Water World as Another Home for the English Nation

Ñòðàíèöà: 5/11

PORTENTS OF DISASTER

Great pains are taken when first launching a vessel so as to ensure good fortune, and one of the most important portents is the ritual bottle of champagne which must break first time ( the liquid may be a substitute for the blood of a sacrifice ). It is interesting that the various ships to bear the name “Ark Royal” have always been lucky; for example when the World War 11 vessel sunk there was minimal loss of life. The original ship dated from Elizabethan times and had a crucifix placed beneath the mainmast by the captain’s mistress; this apparently secured the good fortune for all her successors. On the other hand there are vessels which seem perpetually unlucky, some even jinxed and quite incapable of escaping misfortune.
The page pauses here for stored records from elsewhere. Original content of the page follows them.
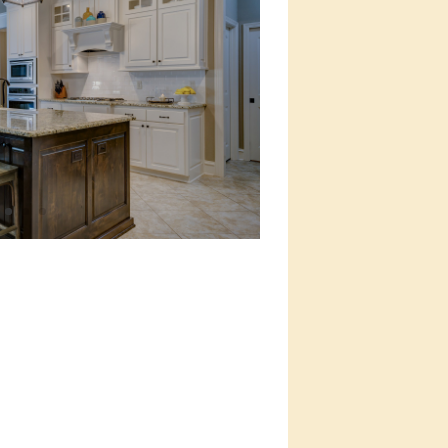
duktami z naszego
ankingu!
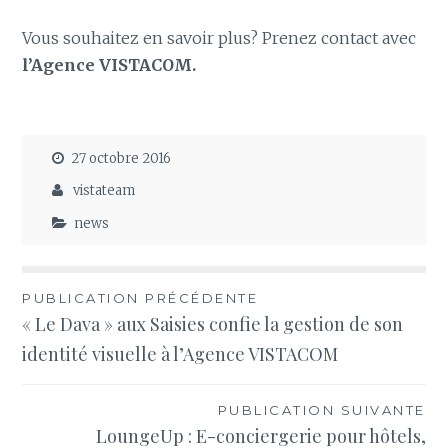
Vous souhaitez en savoir plus? Prenez contact avec
l’Agence VISTACOM.
27 octobre 2016
vistateam
news
Navigation
PUBLICATION PRÉCÉDENTE
« Le Dava » aux Saisies confie la gestion de son
de
identité visuelle à l’Agence VISTACOM
l’article
PUBLICATION SUIVANTE
LoungeUp : E-conciergerie pour hôtels,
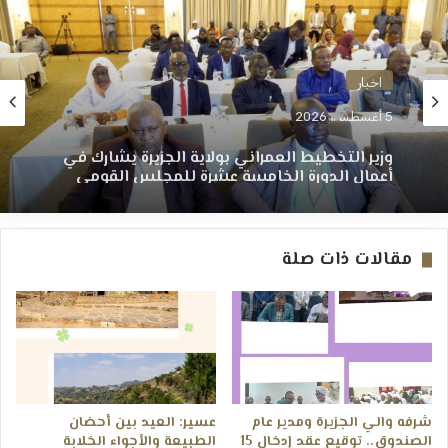
اخبار
5 أغسطس، 2026
وزير التخطيط العمراني بولاية الجزيرة يشارك في
أعمال الدورة الخامسة عشرة للمجلس القومي
للتنمية العمرانية ــ الخرطوم : ميادة إبراهيم
مقالات ذات صلة
شرفه والي الجزيرة ومدير عام
عسير: العيد بين أحضان
الصندوق.. توقيع عقد إدخال 15
الطبيعة والأجواء الخلابة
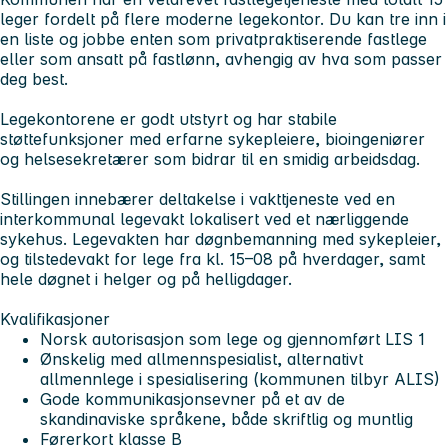
leger fordelt på flere moderne legekontor. Du kan tre inn i
en liste og jobbe enten som privatpraktiserende fastlege
eller som ansatt på fastlønn, avhengig av hva som passer
deg best.
Legekontorene er godt utstyrt og har stabile
støttefunksjoner med erfarne sykepleiere, bioingeniører
og helsesekretærer som bidrar til en smidig arbeidsdag.
Stillingen innebærer deltakelse i vakttjeneste ved en
interkommunal legevakt lokalisert ved et nærliggende
sykehus. Legevakten har døgnbemanning med sykepleier,
og tilstedevakt for lege fra kl. 15–08 på hverdager, samt
hele døgnet i helger og på helligdager.
Kvalifikasjoner
Norsk autorisasjon som lege og gjennomført LIS 1
Ønskelig med allmennspesialist, alternativt
allmennlege i spesialisering (kommunen tilbyr ALIS)
Gode kommunikasjonsevner på et av de
skandinaviske språkene, både skriftlig og muntlig
Førerkort klasse B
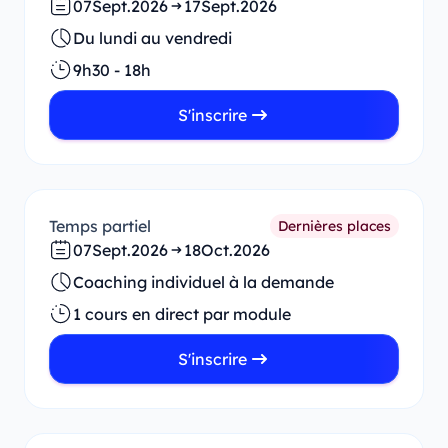
07
Sept.
2026
17
Sept.
2026
Du lundi au vendredi
9h30 - 18h
S'inscrire
Temps partiel
Dernières places
07
Sept.
2026
18
Oct.
2026
Coaching individuel à la demande
1 cours en direct par module
S'inscrire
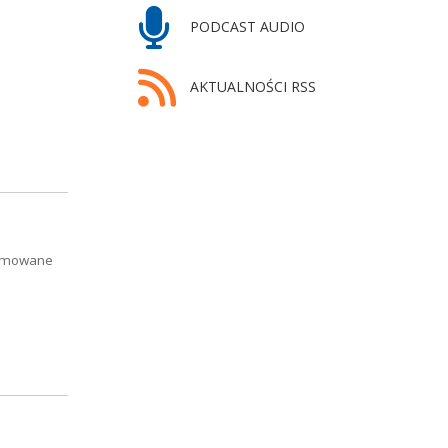
PODCAST AUDIO
AKTUALNOŚCI RSS
blamowane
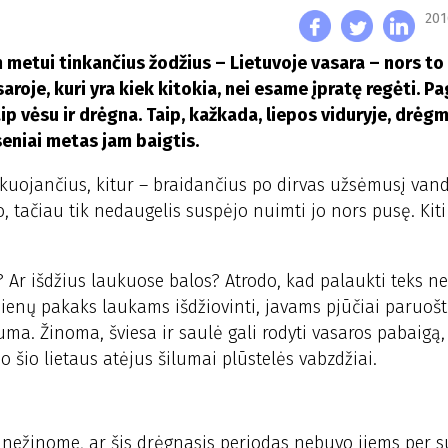
201
m metui tinkančius žodžius – Lietuvoje vasara – nors to 
roje, kuri yra kiek kitokia, nei esame įpratę regėti. Pa
p vėsu ir drėgna. Taip, kažkada, liepos viduryje, drėgm
seniai metas jam baigtis.
lkuojančius, kitur – braidančius po dirvas užsėmusį vand
go, tačiau tik nedaugelis suspėjo nuimti jo nors pusę. Kit
 Ar išdžius laukuose balos? Atrodo, kad palaukti teks nei
dienų pakaks laukams išdžiovinti, javams pjūčiai paruošti
šiluma. Žinoma, šviesa ir saulė gali rodyti vasaros pabaigą
o šio lietaus atėjus šilumai plūstelės vabzdžiai.
r nežinome, ar šis drėgnasis periodas nebuvo jiems per 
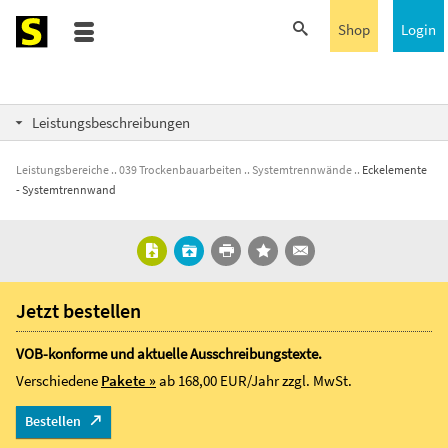
Shop
Login
Leistungsbeschreibungen
Leistungsbereiche
039 Trockenbauarbeiten
Systemtrennwände
Eckelemente
- Systemtrennwand
Jetzt bestellen
VOB-konforme und aktuelle Ausschreibungstexte.
Verschiedene
Pakete »
ab 168,00 EUR/Jahr
zzgl. MwSt.
Bestellen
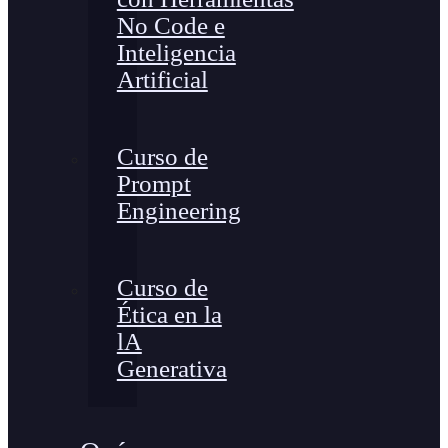
No Code e
Inteligencia
Artificial
Curso de
Prompt
Engineering
Curso de
Ética en la
lA
Generativa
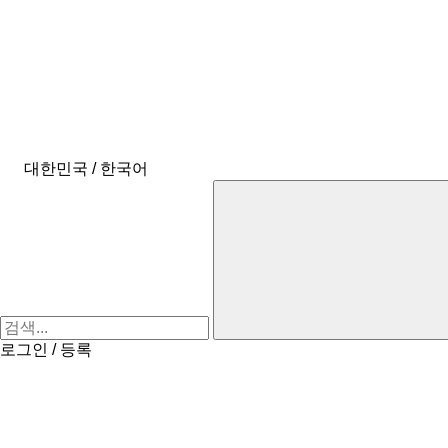
대한민국 / 한국어
로그인 / 등록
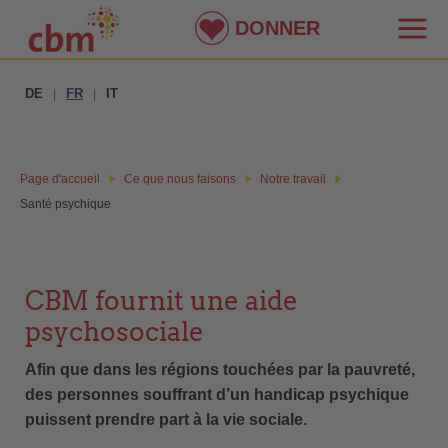
DONNER
DE
FR
IT
|
|
Page d'accueil
Ce que nous faisons
Notre travail
Santé psychique
CBM fournit une aide
psychosociale
Afin que dans les régions touchées par la pauvreté,
des personnes souffrant d’un handicap psychique
puissent prendre part à la vie sociale.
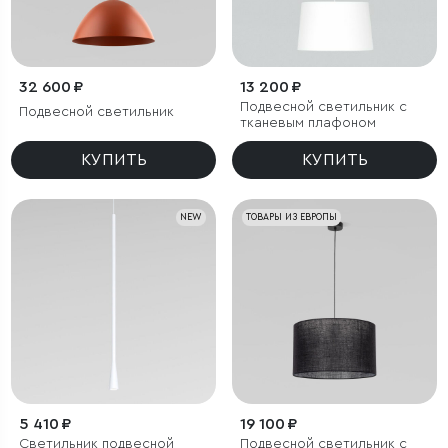
32 600 ₽
13 200 ₽
Подвесной светильник с
Подвесной светильник
тканевым плафоном
КУПИТЬ
КУПИТЬ
NEW
ТОВАРЫ ИЗ ЕВРОПЫ
5 410 ₽
19 100 ₽
Светильник подвесной
Подвесной светильник с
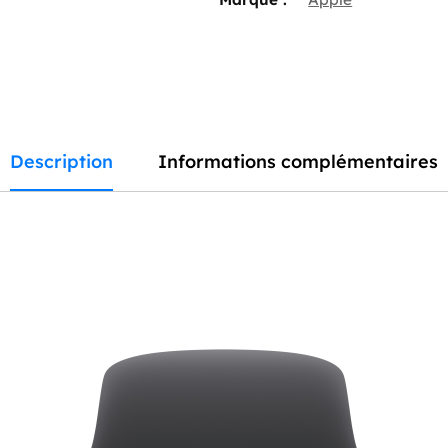
Description
Informations complémentaires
Brunel’s fine ship the “Great Eastern” was launched in 1858 after several ominously unsuccessful attempts. She ruined the man in whose yard she was built, and caused a breakdown in Brunel’s health – he died even before her maiden voyage. And despite her immense technical advantages, she was never successful as the passenger - carrying vessel.

In 1895 she was in port in Holyhead. When the “Royal Charter” sailed by, homeward bound from Australia, the passengers expressed a desire to see her and their captain was only too pleased to oblige. However, the ship strayed off course and a wild storm blew up. The ship was wrecked, with great loss of life. Some of the trouble was attributed to the story of a riveter and his boy who were said to have been accidentally sealed to the famous double hull. Unexplained knockings were heard at various times but although searches were made, nothing was found. When the vessel was broken up at New Ferry, Cheshire, in 1888 it was rumoured that two sceletons were discovered, their bony fingers still clenched round the worn – down hammers which had beaten in vain for rescue.

The “Victoria” was commissioned on Good Friday, the thirteenth of the month – and if this were not ill-luck enough, the fact that her name ended in ‘a’ was considered another bad sign. In 1893 she sank with heavy losses after a collision during the manoeuvres in the Mediterranean off Beirut, and interestingly, various things happened which indicated calamity: two hours earlier a fakir had actually predicted disaster, and at the time of the collision crowds had gathered at the dockyards gates in Malta, drawn by an instinctive apprehension of impending doom. At the same time during lunch at a Weymouth torpedo works the stem of a wine glass had suddenly cracked with a loud retort; and in London’s Eaton Square the ship’s Admiral Tryon was seen coming down the stairs at his home. He was in fact aboard the “Victoria”, where he survived the impact but made no effort to save himself. As he sank beneath the waves he is said to have lamented: “It was all my fault” – and so it was, for he had given the incorrect order which led to the collision.

Generations after her loss the “Titanic” is still a byword for hubris. In 1912 the “unsinkable ship” struck an iceberg on her maiden voyage and went down with 1 500 passengers and crew. Again, a variety if omens anticipated the disaster: a steward’s badge came to pieces as his wife stitched it to his cap, and a picture fell from the wall in a stoker’s home; then aboard the ship a signal halliard parted as it was used to acknowledge the ‘bon voyage’ signal from the Head of Old Kinsale lighthouse – and the day before the collision rats were seen scurrying aft, away from the point of impact. After the calamity Captain Smith, who went down with the ship, is rumoured to have been seen ashore.

One cause of the “Titanic” disaster is said to have been an unlucky Egyptian mummy case. This is the lid of an inner coffin with the representation of the head and upper body of an unknown lady of about 1000 bc. Ill-fortune certainly seemed to travel with the lid – first of all the man who bought it from the finder had an arm shattered by an accidental gun shot. He sold, but the purchaser was soon afterwards the recipient of the bad news, learning that he was bankrupt and that he had a fatal disease. The new owner, an English lady, placed the coffin lid in her drawing – room: next morning she found everything there smashed. She moved it upstairs and the same thing happened, so she also sold it. When this purchaser had the lid photographed, a leering, diabolical face was seen in the print. And when it was eventually presented to the British Museum, members of staff began to contract mysterious ailments – one even died. It was sold yet again to an American, who arranged to take it home with him on the “Titanic”. After the catastrophe he managed to bribe the sailors to allow him to take it into a lifeboat, and it did reach America. Later he sold it to a Canadian, who in 1941 decided to ship it back to England; the vessel taking it, “Empress of Ireland” , sank in the river St Lawrence. So runs the story, but in reality the coffin lid did not leave the British Museum after being presented in 1889.